Here’s a beautifully bummed-out tune from Sufjan Stevens and Gallant

Here’s a beautifully bummed-out tune from Sufjan Stevens and Gallant

Winter has now well and fully arrived, with its mercilessly harsh winds, hopelessly grey skies, and stubbornly low temperatures. Those seeking a soundtrack to their seasonal affective disorder could do worse than “Blue Bucket Of Gold,” a musical collaboration between peripatetic indie musician Sufjan Stevens and alt-R&B up-and-comer Gallant. It’s a slow, achingly pretty piano ballad that’s just the right accompaniment for staring out the window with a longing expression and pondering death and decay. It’s also the basis for the first episode of what looks to be a new web series called In The Room. The track, available for streaming on Spotify, was indeed recorded in a room, specifically a New York recording studio back in December. It’s an intimate, unfussed-over performance, reputedly the song’s first and only take. The emotional highlight probably arrives when Gallant breaks out his formidable falsetto.

The accompanying video, not surprisingly, is performance-based and minimalist. Gallant sings into a microphone. Stevens stays in background, playing a piano and wearing a sort of Where’s Waldo?-looking hat.
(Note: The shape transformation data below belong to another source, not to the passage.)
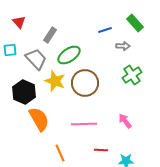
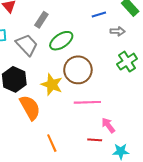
yellow star: (55, 81) -> (52, 85), moved
pink arrow: (125, 121) -> (108, 125), moved
pink line: (84, 124) -> (87, 102), moved

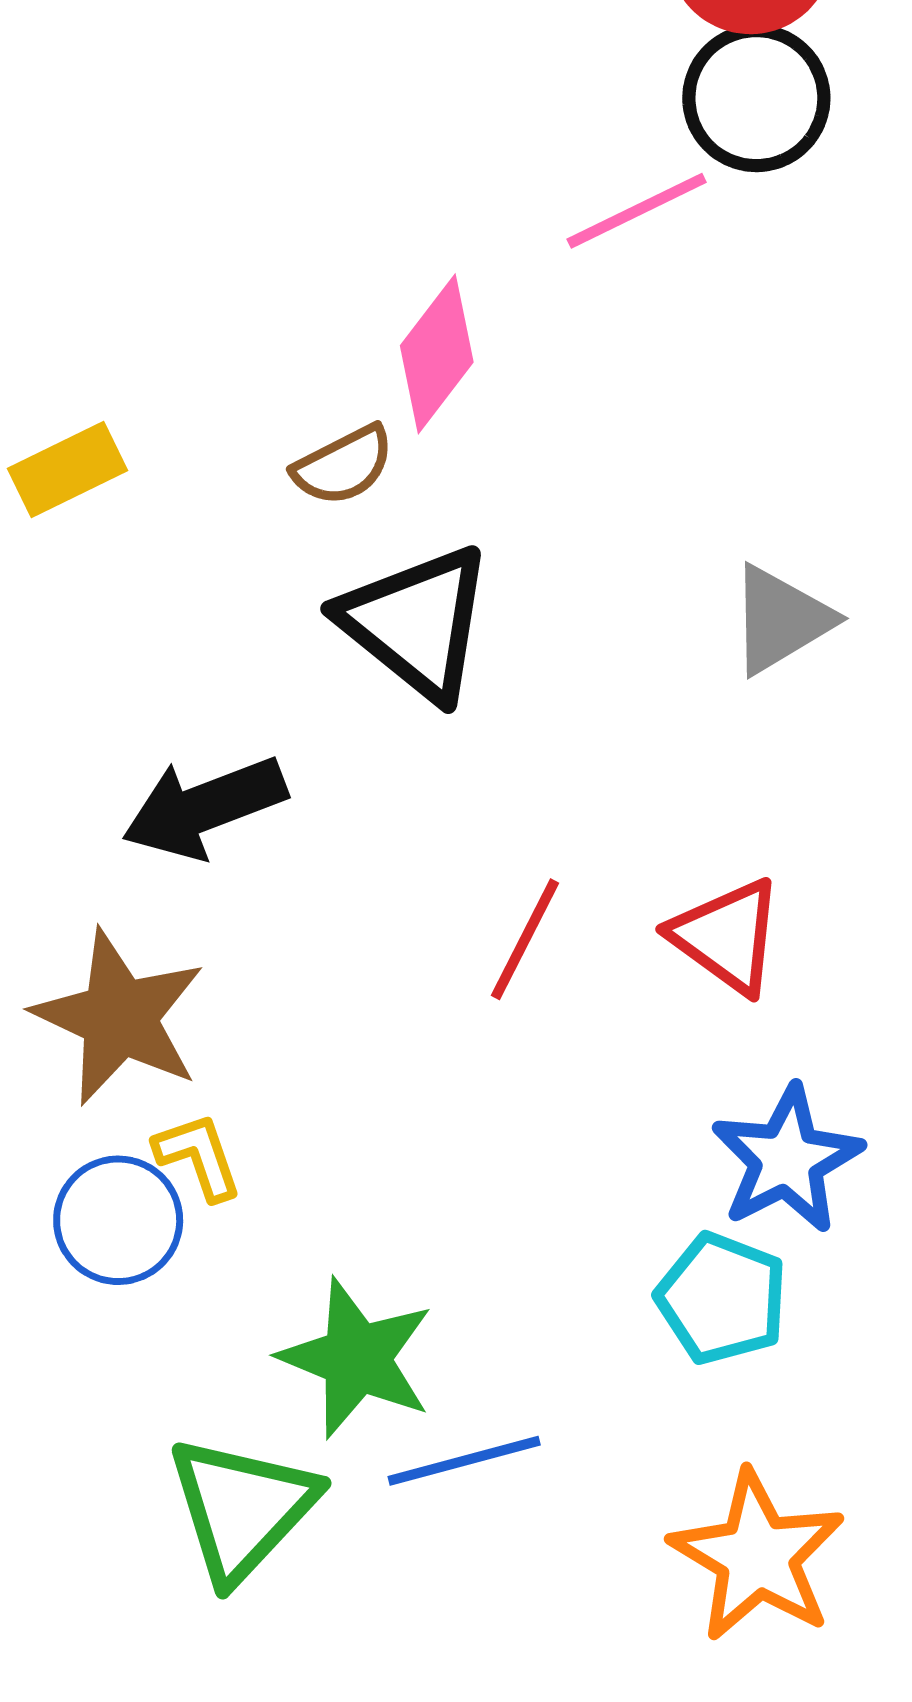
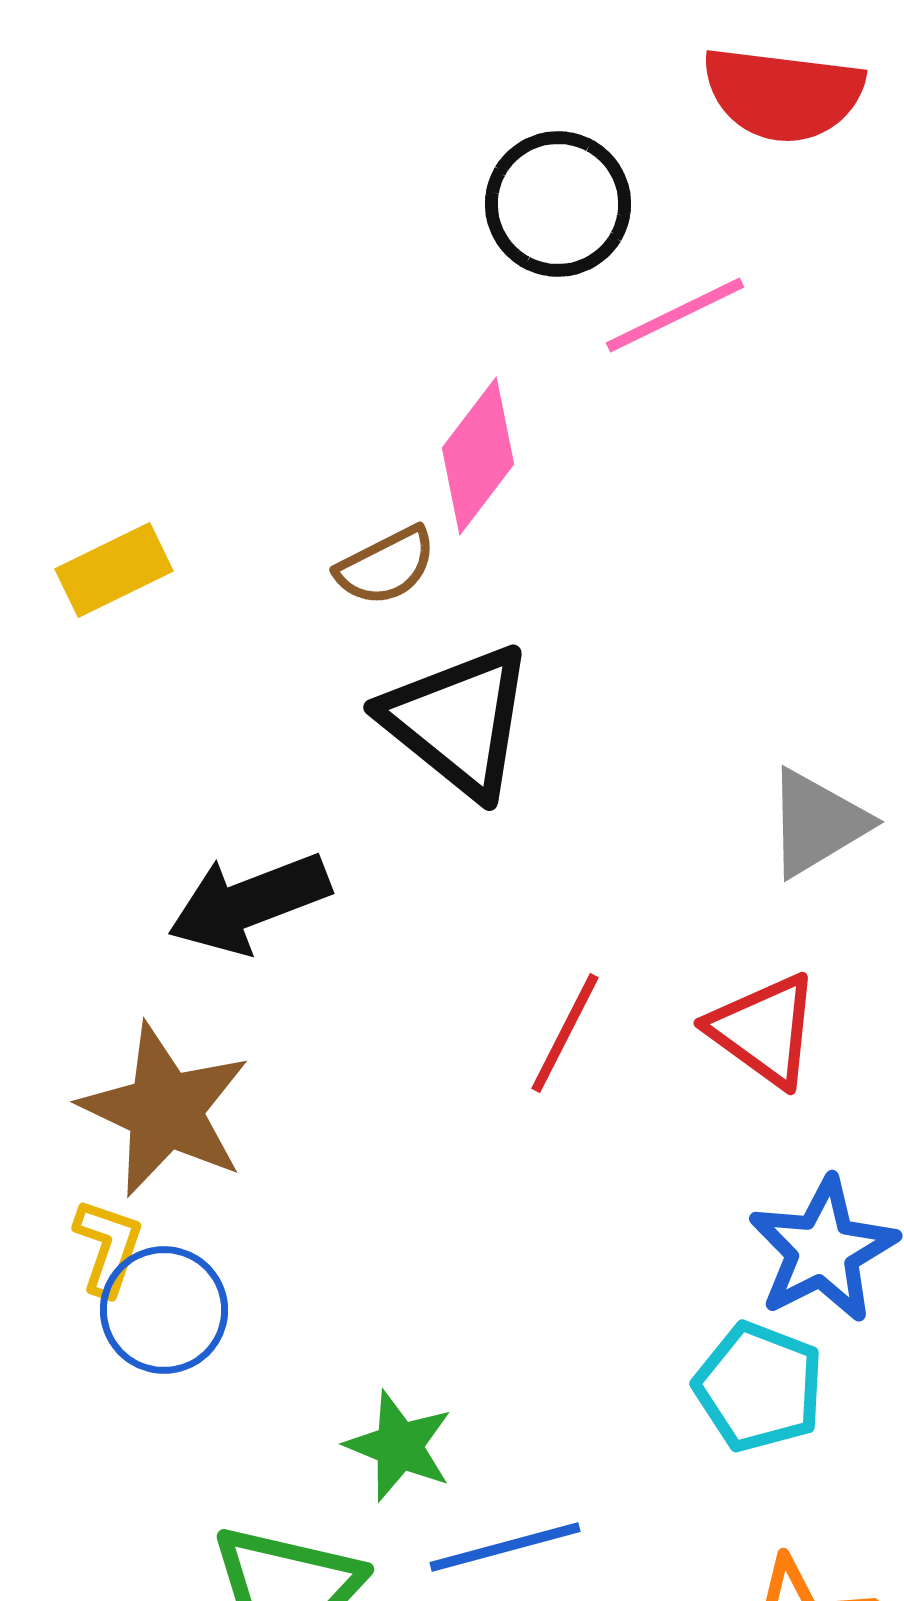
black circle: (756, 98) -> (558, 204), moved
gray triangle: (781, 620) -> (817, 823), moved
yellow L-shape: (198, 1156) -> (108, 1247), moved, turned 38
green star: (357, 1358) -> (399, 1446), size x0.7

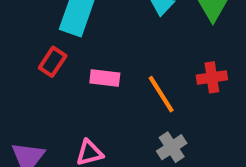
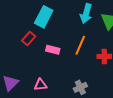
orange line: (161, 94) -> (80, 45), moved, turned 48

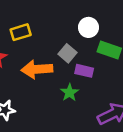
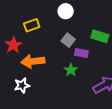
white circle: (88, 27) -> (66, 11), moved
orange arrow: (37, 69) -> (33, 61), moved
That’s about it. In keeping with the song’s lovely but downbeat vibe, the room looks like it could have been lit with a single flickering candle or perhaps a very overtaxed nightlight. If the intended mood were not not already obvious, Gallant even wears a black sweatshirt with a frowny-face emoticon on it. At the end of the four-minute song, Stevens explains that the lyrics are rooted in a strange and disappointing chapter of American history. As he puts it,

Oh, the blue bucket is like the lost blue bucket of gold. It’s a, like, gold-mining myth. Yeah, these kids were playing in the gold rush out in some river in eastern Oregon, and they came back to the camp, and they had this bucket full of rock and sand and stuff. But then there was gold in it, so everyone wanted to know where the kids were playing, ‘cause they wanted to go find the gold. I mean, it was probably just a myth, and then the whole story just spread everywhere until everyone went crazy. And they were like, “We gotta find this lost goldmine!” But it didn’t exist.